The neighbor's kid beat up my son. Can we sue the neighbor?
A parent is generally not responsible for the actions of his or her child. At common law, parents were only liable for damage caused by their child if they knew the child had a tendency to engage in dangerous acts. If a parent knows their child places other people or property in danger and fails to take reasonable steps to protect others from that danger, the parent could be liable.
Almost every state has expanded the scope of parent liability by statute. Florida has two statutes that are directly on point.
Section 322.09 of Florida Statutes requires the driver's license application of any person under 18 to be signed and verified by the applicant's father, mother, or guardian. The person signing the license application is thereafter jointly and severally liable for any negligence or willful misconduct of the child when driving a motor vehicle on a highway until the child reaches 18 years of age.
Section 741.24 of Florida Statutes makes the parents of any minor living with the parents liable for damages resulting from the minor's malicious or willful destruction or theft of property. Liability is limited to actual damages so that punitive damages cannot be awarded against the parents.
Florida's Supreme Court examined parental liability in the case of Snow v. Nelson. In that case, an older, larger child seriously injured a younger, smaller child by hitting the younger child in the eye with a croquet mallet. Suit was filed against the parents of the older child.
Florida's Supreme Court first confirmed that a parent is not liable for the tort of a minor child because of the mere fact of paternity.
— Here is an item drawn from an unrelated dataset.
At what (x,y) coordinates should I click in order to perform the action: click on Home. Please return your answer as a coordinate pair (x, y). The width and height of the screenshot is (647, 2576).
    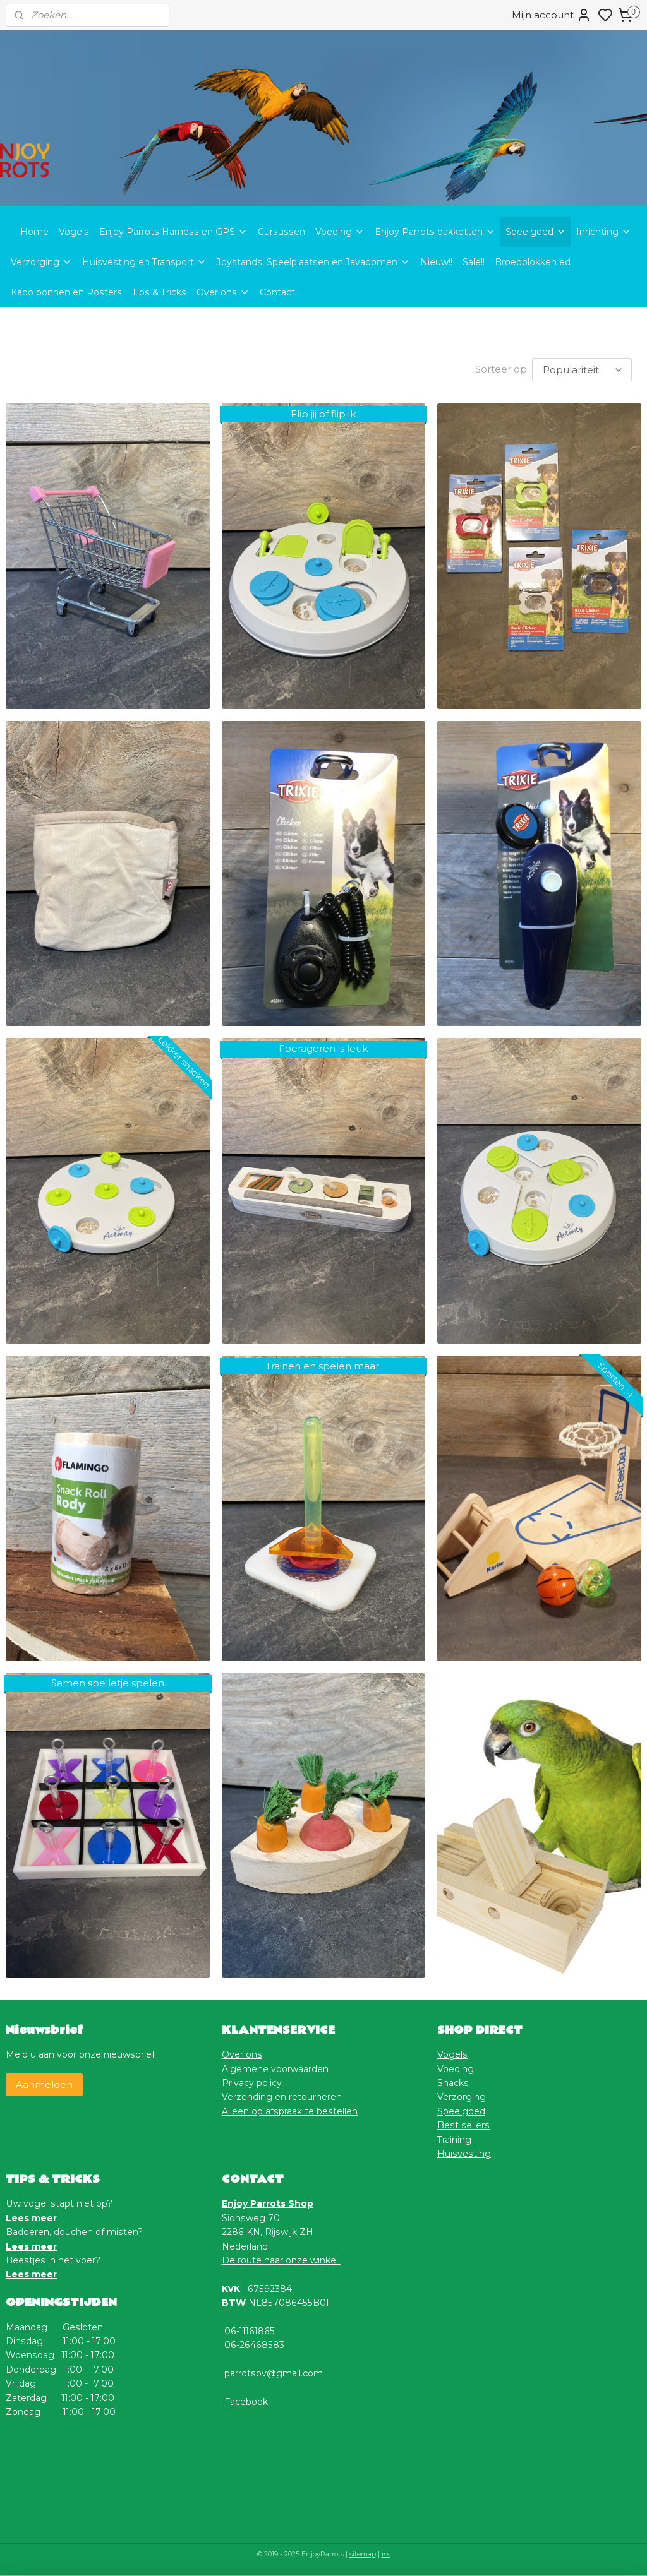
    Looking at the image, I should click on (34, 231).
But, the court explained there are four broadly defined exceptions under which a parent may incur liability:
- Where the parent entrusts the child with an instrumentality which, because of the child's lack of age, judgment or experience, may become a source of danger to others;
- Where the child committing the tort is acting as the servant or agent of the parent;
- Where the parent consents, directs, or sanctions the wrongdoing; or
- Where the parent fails to exercise control over a minor when the parent knows or should know that injury to another is possible.
The courts have applied the fourth exception narrowly. To prevail under that exception, it must be proven that the child had a habit of engaging in a particular act or course of conduct which led to the plaintiff's injury for successful recovery. In the croquet mallet swinging case, no habit was shown. In a similar case, the Supreme Court ruled where there was no evidence that a child had a habit of swinging or slamming doors to the hazard of persons using the doors, there could be no recovery against his parents for injury resulting from the child's willful, deliberate, intentional and malicious closing of a door with such force and violence as to sever a finger on the victim's hand.
The facts of each case will determine the outcome. If recovery is sought under the foreseeability exception, it will be important to introduce evidence that your neighbor's child has a record of physical aggression toward other children. Producing that evidence will require a thorough investigation and skillful presentation at trial. For that, you will need a good attorney.
Before proceeding further, I recommend you consult with an experienced attorney. The attorney will help examine the facts of your particular case and will analyze the potential for recovery. The attorney will also explain the costs of pursuit. This is not the type of case under which attorneys' fees are recoverable so the expense of pursuit should be an important part of your consideration.